EXERCISE AIM:
No pictures are to be included when the entries below are reproduced exactly.

[Extracted data entries]
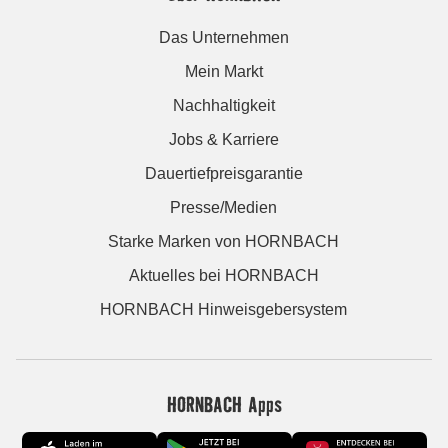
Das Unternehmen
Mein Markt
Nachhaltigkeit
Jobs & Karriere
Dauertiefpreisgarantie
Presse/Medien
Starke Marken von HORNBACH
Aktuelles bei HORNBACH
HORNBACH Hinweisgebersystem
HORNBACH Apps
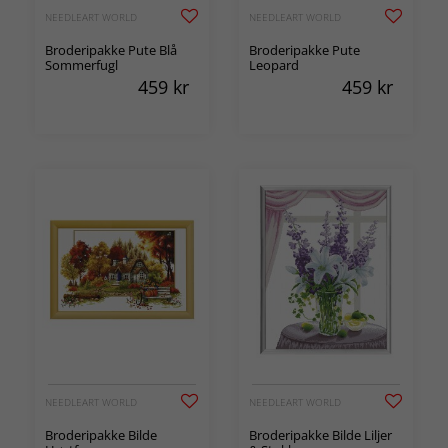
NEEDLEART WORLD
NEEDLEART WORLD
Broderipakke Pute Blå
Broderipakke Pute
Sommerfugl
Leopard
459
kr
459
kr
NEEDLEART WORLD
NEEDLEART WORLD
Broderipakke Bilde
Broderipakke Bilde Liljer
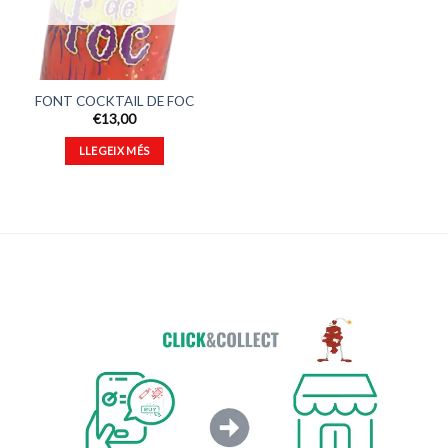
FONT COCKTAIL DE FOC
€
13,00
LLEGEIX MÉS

SOLUTION TO THIS PROBLEM:
Das Unternehmen
Mein Markt
Nachhaltigkeit
Jobs & Karriere
Dauertiefpreisgarantie
Presse/Medien
Starke Marken von HORNBACH
Aktuelles bei HORNBACH
HORNBACH Hinweisgebersystem
HORNBACH Apps
NEEDLEART WORLD
NEEDLEART WORLD
Broderipakke Pute Blå
Broderipakke Pute
Sommerfugl
Leopard
459
kr
459
kr
NEEDLEART WORLD
NEEDLEART WORLD
Broderipakke Bilde
Broderipakke Bilde Liljer
FONT COCKTAIL DE FOC
€
13,00
LLEGEIX MÉS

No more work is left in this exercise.